I believe in soul-mates (as in one-on-one). And I believe in the idea of marriage (again, as in one-on-one). But polygamy offends me. I think it’s crazy to expect the average person to grasp this lifestyle. I really can’t believe there’s a TV show about it.
I won’t watch it again. That’s my solution because TLC doesn’t owe me anything. They conceived the idea, they put it together, and they can air it when they choose.
I am capable of censoring what I watch. That’s not their job, it’s mine.
It’s a stretch to compare a reality show to a classic novel, but I’m going to anyway. “The Adventures of Huckleberry Finn” by Mark Twain is being reprinted with changes (censorship) to the author’s original words.
Words are kind of a big deal to a writer. Each one is chosen for a very specific reason, even if they may offend. One word can change a story.
The primary word changed is the N-word. I’m calling it that because honestly, I am offended by the actual word. It makes me a little uncomfortable and I don’t want to hear it in casual conversation.
But that word, hand selected 219 times by the author, is crucial to the story. This word was very powerful, even back then. It was a tool used by Twain to shine a glaring, overwhelming spotlight on racism. This reprint will use the word “slave” in its place.
Huck Finn is a piece of history. It’s art. Art isn’t always pretty. It is sometimes expressive, sometimes personal, sometimes controversial and supposed to make us look at ourselves and others in a different way. Being challenged—or offended—is actually a good thing. Isn’t that the bigger lesson?
Alan Gribben, the college professor behind this altered new edition, said that this change is “for readers who cannot get past the slur to take in the rest of the book—and thereby understand Twain’s opposition to racism.”

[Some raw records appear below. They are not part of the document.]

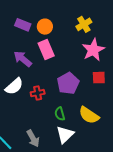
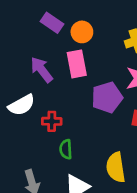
purple pentagon: (68, 83) -> (107, 97), moved
green semicircle: (60, 114) -> (66, 149), moved
yellow semicircle: (89, 115) -> (116, 167), turned 35

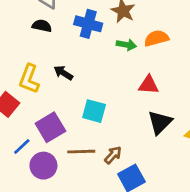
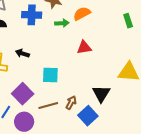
black triangle: (160, 122) -> (101, 94), moved

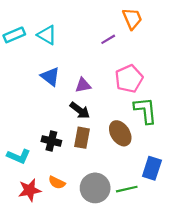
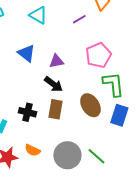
cyan triangle: (47, 35) -> (38, 15), moved
blue rectangle: (152, 168) -> (119, 115), moved
green line: (127, 189) -> (96, 156), turned 54

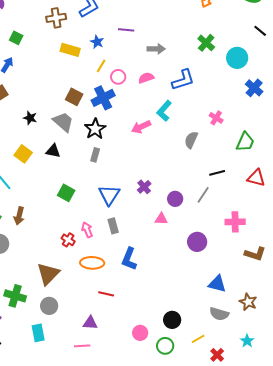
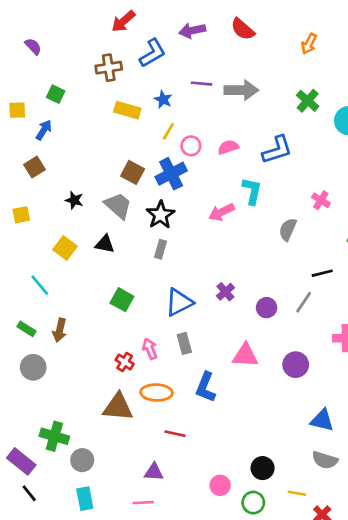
gray arrow: (156, 49) -> (241, 90), moved, size x1.4
cyan L-shape: (164, 111) -> (252, 191), turned 150
blue triangle: (109, 195) -> (179, 302), turned 30
pink triangle: (161, 219) -> (245, 355), moved, size x1.5
brown triangle: (48, 274) -> (118, 407), moved, turned 50
gray circle: (49, 306) -> (82, 460), moved
cyan rectangle: (38, 333) -> (85, 499), moved
yellow line: (198, 339) -> (297, 493), turned 40

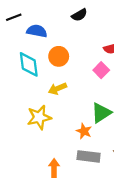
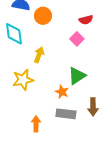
orange circle: (59, 56) -> (43, 16), moved
yellow arrow: (58, 89) -> (39, 55), turned 133

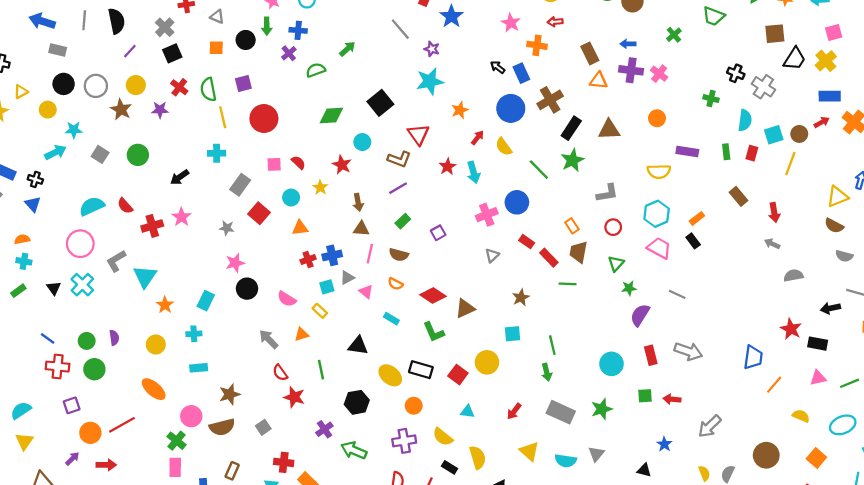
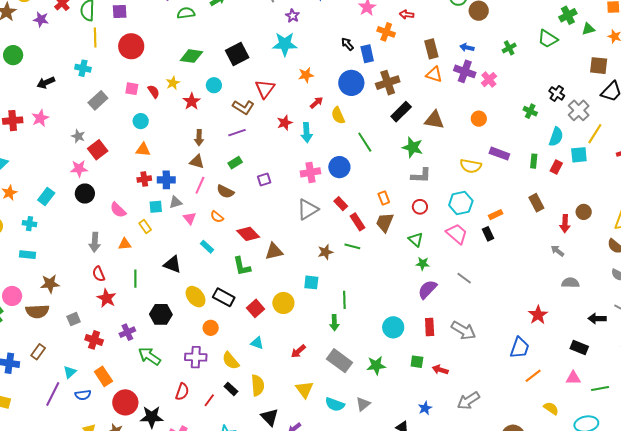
brown circle: (799, 134) -> (584, 212), moved
green star: (573, 160) -> (413, 147), moved, turned 30
yellow line: (790, 164) -> (595, 134), moved
yellow star: (320, 187) -> (173, 83), moved
red square: (259, 213) -> (98, 150), moved
gray triangle: (492, 255) -> (308, 209), size x1.6
green triangle: (616, 264) -> (416, 239), turned -42
green line: (568, 284) -> (352, 246), moved
red star: (791, 329) -> (538, 315), moved
gray arrow: (269, 339) -> (95, 242), turned -144
red cross: (284, 462) -> (94, 340), moved

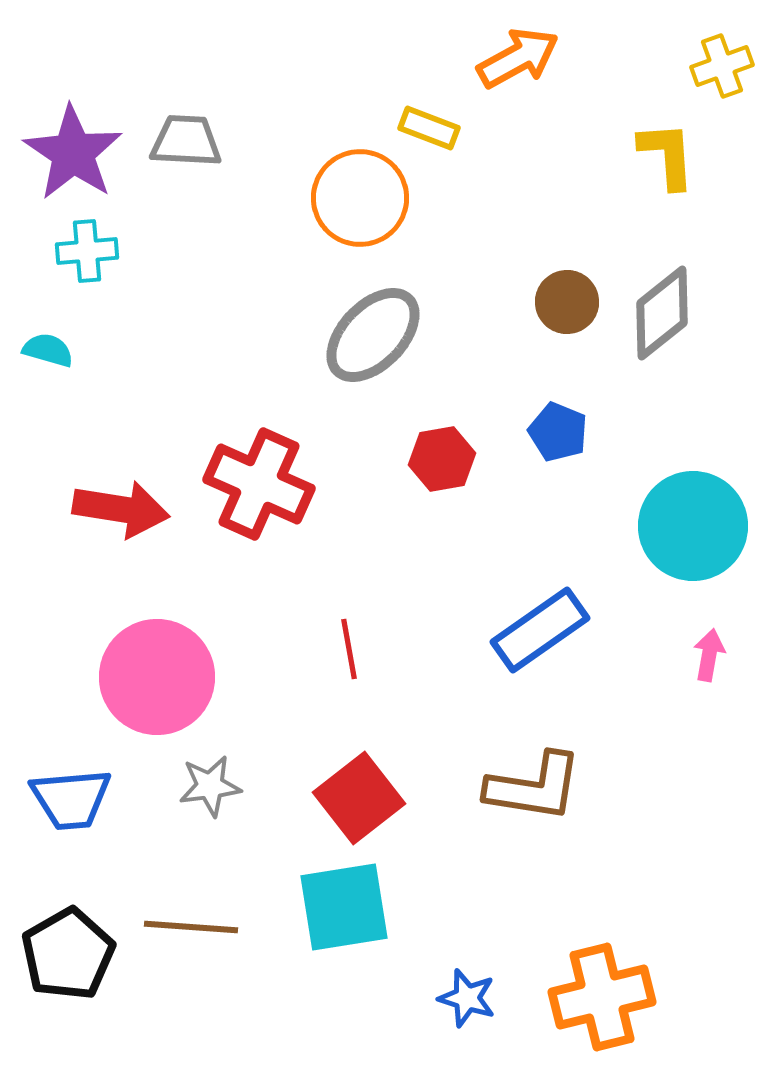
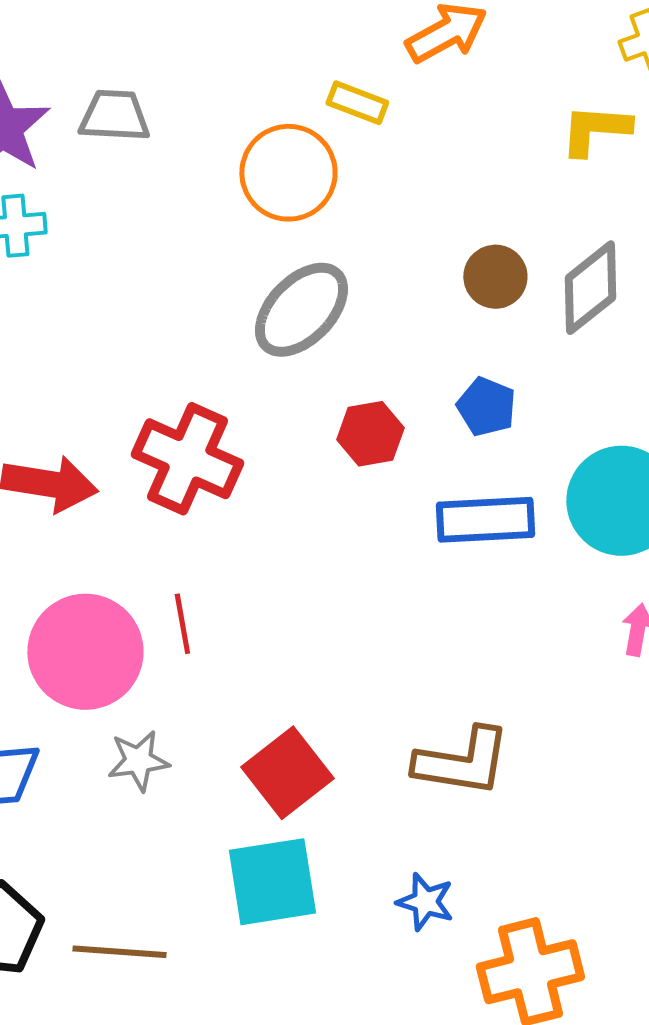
yellow L-shape: (667, 155) -> (595, 130), turned -82
blue rectangle: (540, 630) -> (485, 520), moved, turned 32
red line: (349, 649) -> (182, 624), moved
brown line: (191, 927) -> (119, 952), moved
blue star: (467, 998) -> (425, 902), moved

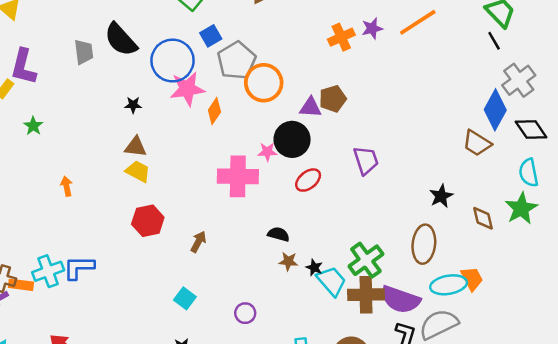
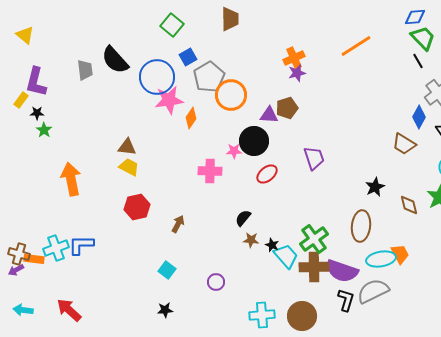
purple star: (372, 28) -> (297, 73), moved
black star: (133, 105) -> (37, 113), moved
blue diamond: (495, 110) -> (419, 117), size x0.7
pink cross: (238, 176) -> (210, 171), size x0.7
orange arrow: (67, 186) -> (71, 179), size x2.0
black semicircle: (278, 234) -> (243, 218), turned -66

It seems the best way to understand Twain’s opposition to racism is to just read the book as it was written. (Or don’t read it.)
We can learn by being pushed past our comfort zones. And let’s remember—this story was published in 1885. Things were different in 1885. There’s a lot of fact in works of fiction. And the mind-sets of people during that time in our history were very clearly shown through Twain’s word selection.
How would we know how far we’ve come today if it weren’t for raw accounts chronicled through stories from writers like Mark Twain and other recorded histories?
We have no right to censor or blatantly rewrite history. It is what it is. Yet we’re doing it and disguising it as something else.
That offends me more than any single word ever could.